Medici nuovamente in sciopero.

 I Medici di famiglia chiuderanno gli ambulatori il 4 giugno mentre gli ospedalieri si asterranno dal lavoro il 3 e il 4  giugno.

“Siamo mortificati nei confronti dei cittadini italiani”, ha affermato il dott. Filippo Anelli, segretario regionale della FIMMG Puglia, “perché costretti nuovamente ad utilizzare lo strumento dello sciopero per difendere il Servizio Sanitario Nazionale (SSN) che questo Governo rischia di svilire senza un adeguato e sufficiente finanziamento del sistema”. Dopo l’ultimo incontro tra la delegazione pubblica e i sindacati dei medici di medicina generale, Mario Falconi, segretario nazionale della FIMMG, ha espresso profonda delusione perché: “sta accadendo quello che temevamo: il Governo non investe sulla medicina di famiglia e, in un quadro di sottofinanziamento cronico … e regioni propongono un accordo normativo dequalificante e burocratizzante che violenta pesantemente anche la libertà di scelta e di giudizio dei cittadini italiani”.
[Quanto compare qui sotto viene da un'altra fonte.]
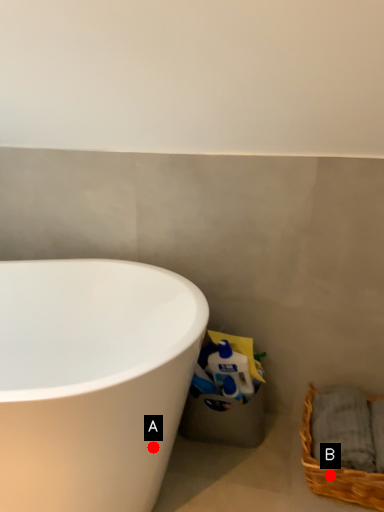 Question: Two points are circled on the image, labeled by A and B beside each circle. Which point is closer to the camera taking this photo?

Choices:
 (A) A is closer
 (B) B is closer

Answer: (A) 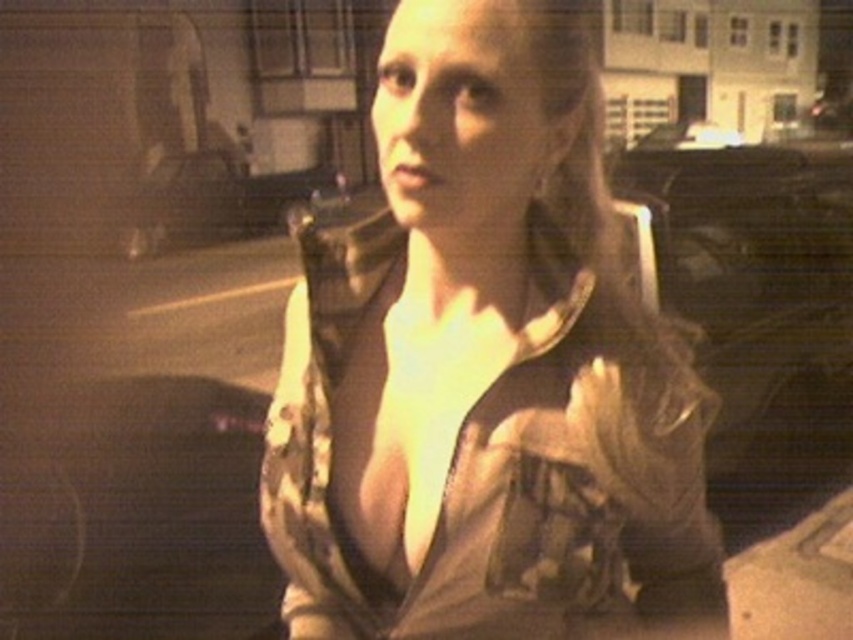 Question: Can you confirm if camo fabric jacket at center is wider than metallic silver car at center?

Choices:
 (A) yes
 (B) no

Answer: (B)

Question: Which point is farther to the camera?

Choices:
 (A) camo fabric jacket at center
 (B) metallic silver car at center

Answer: (B)

Question: Does camo fabric jacket at center have a smaller size compared to metallic silver car at center?

Choices:
 (A) no
 (B) yes

Answer: (B)

Question: Is camo fabric jacket at center positioned at the back of metallic silver car at center?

I medici italiani si ritrovano, dunque, uniti nella difesa del SSN contro tutti coloro che, approfittando di una  difficoltà economica del nostro paese, vorrebbero smantellare il sistema pubblico per passare al sistema assicurativo.

Il sottofinanziamento sta creando notevoli disagi nell’erogazione dell’assistenza sanitaria e, nel contempo, determina una profonda turbativa nel rapporto di fiducia tra medici e pazienti. Inoltre, crescono i carichi burocratici nei confronti dei medici di famiglia e l’assistenza territoriale resta un sogno da realizzare. I primari ed i medici ospedalieri, invece, devono far fronte ad un pesante incremento del carico di lavoro che deriva dalla scarsità del personale sanitario e dalla chiusura dei presidi ospedalieri. Nonostante ciò, grazie all’encomiabile impegno di tutti i medici del territorio, degli ospedalieri e primari, il sistema sanitario pugliese continua a garantire un elevato standard di qualità delle prestazioni sanitarie.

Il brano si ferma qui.